Render every line of the data exactly as written, and leave out the pictures.

(Input data begins)

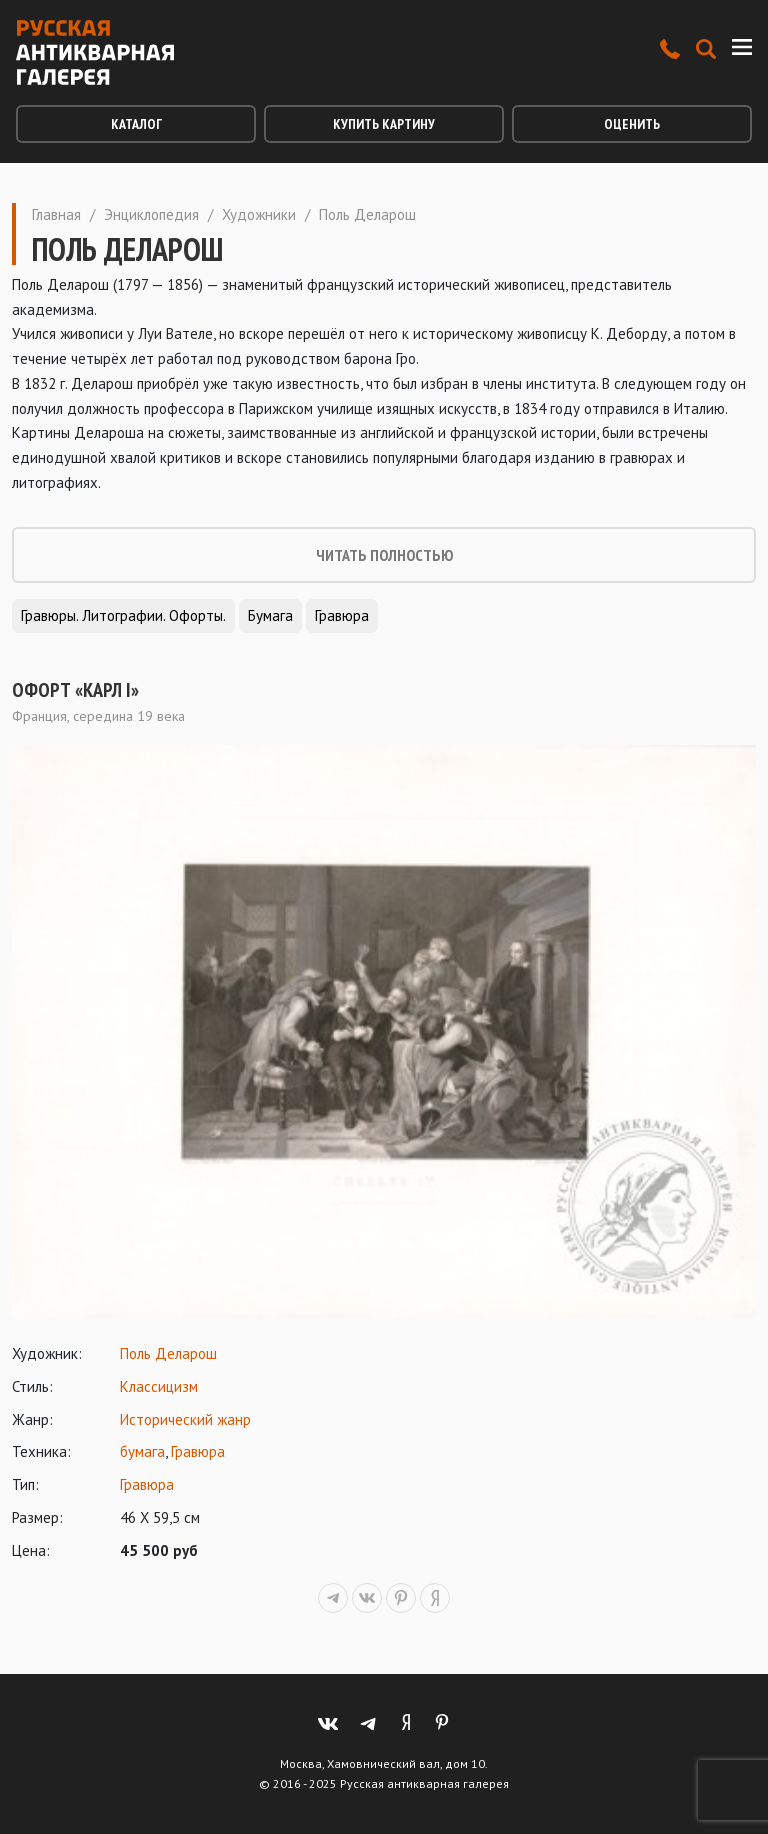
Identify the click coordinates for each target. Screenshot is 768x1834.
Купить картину (384, 124)
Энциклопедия (151, 214)
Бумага (270, 615)
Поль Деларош (168, 1353)
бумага (142, 1451)
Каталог (136, 124)
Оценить (632, 124)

(Input data ends)

◆ Output
Identify the click coordinates for each target. Screenshot is 768x1834.
Купить картину (384, 124)
Энциклопедия (151, 214)
Бумага (270, 615)
Поль Деларош (168, 1353)
бумага (142, 1451)
Каталог (136, 124)
Оценить (632, 124)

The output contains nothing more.